Despite ongoing reservations I have found out that it is possible to have an ordinary family life in the middle of an extraordinary one.
It takes guts, physical strength, emotional resilience, a sense of humour. Oh, and a functioning washing machine.
This life can be extremely isolating. At times you may find yourself completely alone and unsupported.
Please bite the bullet and seek out new friends in the same club. You won’t like them all, but there are bound to be people in your tribe, whatever it may be.
Marvel at their strength and revel in their support.
I laugh with other SEND parents harder and longer than with anyone else, and frequently about things that really should not be funny.
Feeling overwhelmed is normal. Denial is one of my favourite coping mechanisms. Take each day as it comes and don’t fret (easily said) about the future.
If sticking your fingers in your ears and singing Disney songs helps, go for it (possibly not in public)
Your home will be filled with well meaning professionals. They will bombard you with appointments and information. You can pick and choose what to take on board.
This child is a member of your family, welcome good advice, but it’s still you who has to get up in the night and deal with sick/poo/seizures/feeds (delete as appropriate).
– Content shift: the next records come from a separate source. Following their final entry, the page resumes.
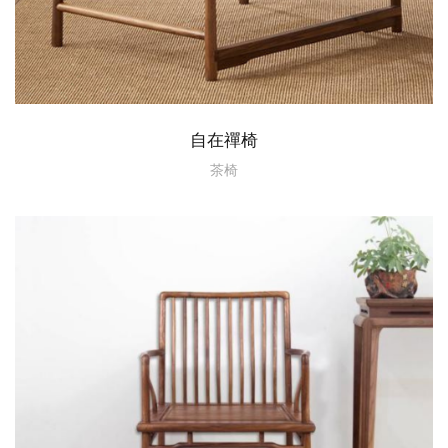
自在禪椅
茶椅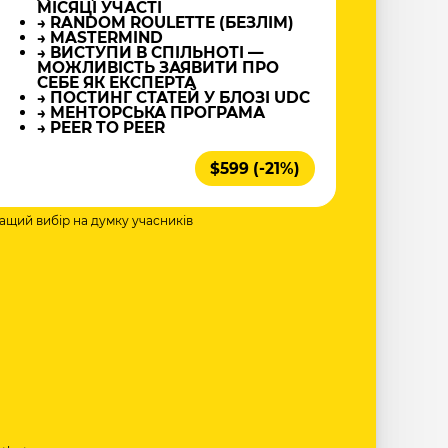
МІСЯЦІ УЧАСТІ
→ RANDOM ROULETTE (БЕЗЛІМ)
→ MASTERMIND
→ ВИСТУПИ В СПІЛЬНОТІ —
МОЖЛИВІСТЬ ЗАЯВИТИ ПРО
СЕБЕ ЯК ЕКСПЕРТА
→ ПОСТИНГ СТАТЕЙ У БЛОЗІ UDC
→ МЕНТОРСЬКА ПРОГРАМА
→ PEER TO PEER
$599 (-21%)
ращий вибір на думку учасників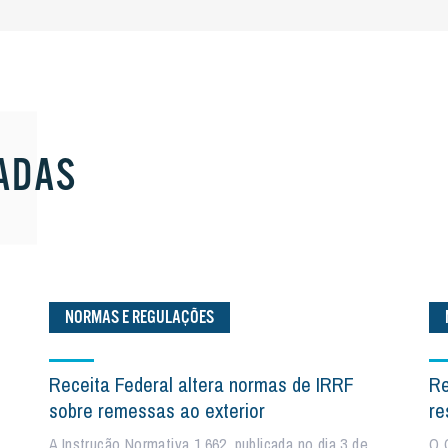
ADAS
NORMAS E REGULAÇÕES
Receita Federal altera normas de IRRF
Re
sobre remessas ao exterior
re
A Instrução Normativa 1.662, publicada no dia 3 de
O 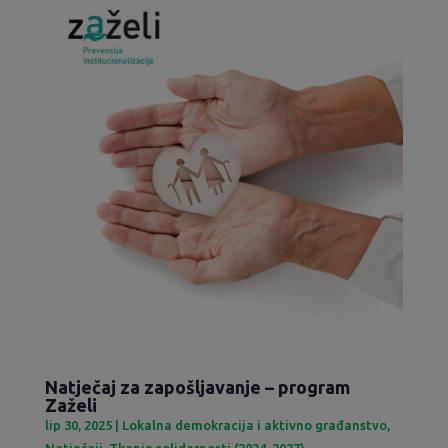
Natječaj za zapošljavanje – program
Zaželi
lip 30, 2025
|
Lokalna demokracija i aktivno građanstvo
,
Natječaji
,
Tkanje solidarnosti (2024-2027)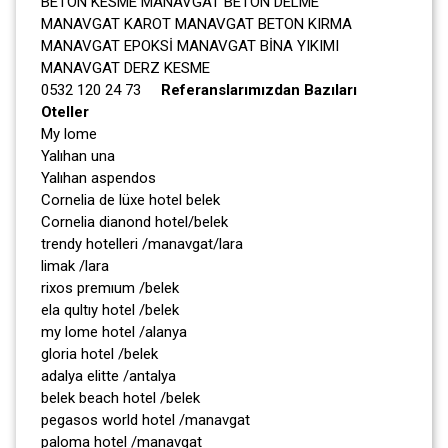
BETON KESME MANAVGAT BETON DELME
MANAVGAT KAROT MANAVGAT BETON KIRMA
MANAVGAT EPOKSİ MANAVGAT BİNA YIKIMI
MANAVGAT DERZ KESME
0532 120 24 73
Referanslarımızdan Bazıları
Oteller
My lome
Yalıhan una
Yalıhan aspendos
Cornelia de lüxe hotel belek
Cornelia dianond hotel/belek
trendy hotelleri /manavgat/lara
limak /lara
rixos premıum /belek
ela qultıy hotel /belek
my lome hotel /alanya
gloria hotel /belek
adalya elitte /antalya
belek beach hotel /belek
pegasos world hotel /manavgat
paloma hotel /manavgat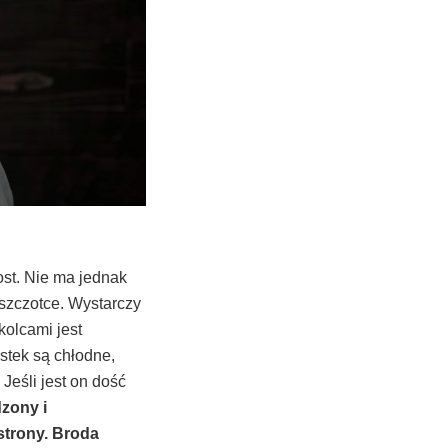
ost. Nie ma jednak
 szczotce. Wystarczy
kolcami jest
stek są chłodne,
Jeśli jest on dość
dzony i
 strony. Broda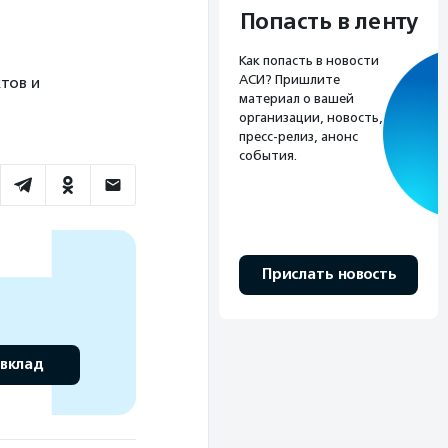
Попасть в ленту
Как попасть в новости
АСИ? Пришлите
тов и
материал о вашей
организации, новость,
пресс-релиз, анонс
события.
Прислать новость
 вклад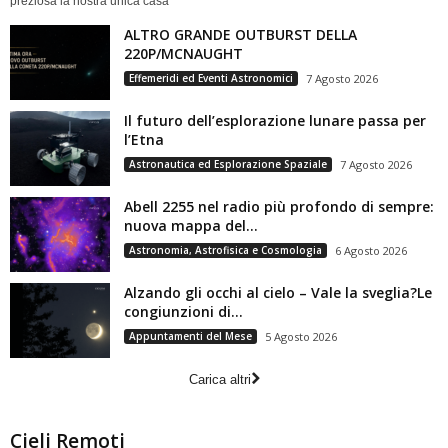
preziosa la nostra unica casa
ALTRO GRANDE OUTBURST DELLA
220P/MCNAUGHT
Effemeridi ed Eventi Astronomici
7 Agosto 2026
Il futuro dell’esplorazione lunare passa per
l’Etna
Astronautica ed Esplorazione Spaziale
7 Agosto 2026
Abell 2255 nel radio più profondo di sempre:
nuova mappa del...
Astronomia, Astrofisica e Cosmologia
6 Agosto 2026
Alzando gli occhi al cielo – Vale la sveglia?Le
congiunzioni di...
Appuntamenti del Mese
5 Agosto 2026
Carica altri
Cieli Remoti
Believe me you will soon find out who you can rely on to go above and beyond the job description. Appreciate them, thank them; buy them chocolates at Christmas.
I won’t lie to you, newbie SEND parent; you are likely to experience depths of emotion that you never knew existed.
You will come up against children struggling to survive; some won’t make it. In one school year my then 6 year old lost three schoolmates.
You will see the bitter unfairness of life in all its imperfect glory.
It’s neither understandable, nor explainable.
I hope you find some comfort in remembering that those special parents you feared and revered had no training, no preparation no idea of what lay ahead.
They like you had different plans for the future.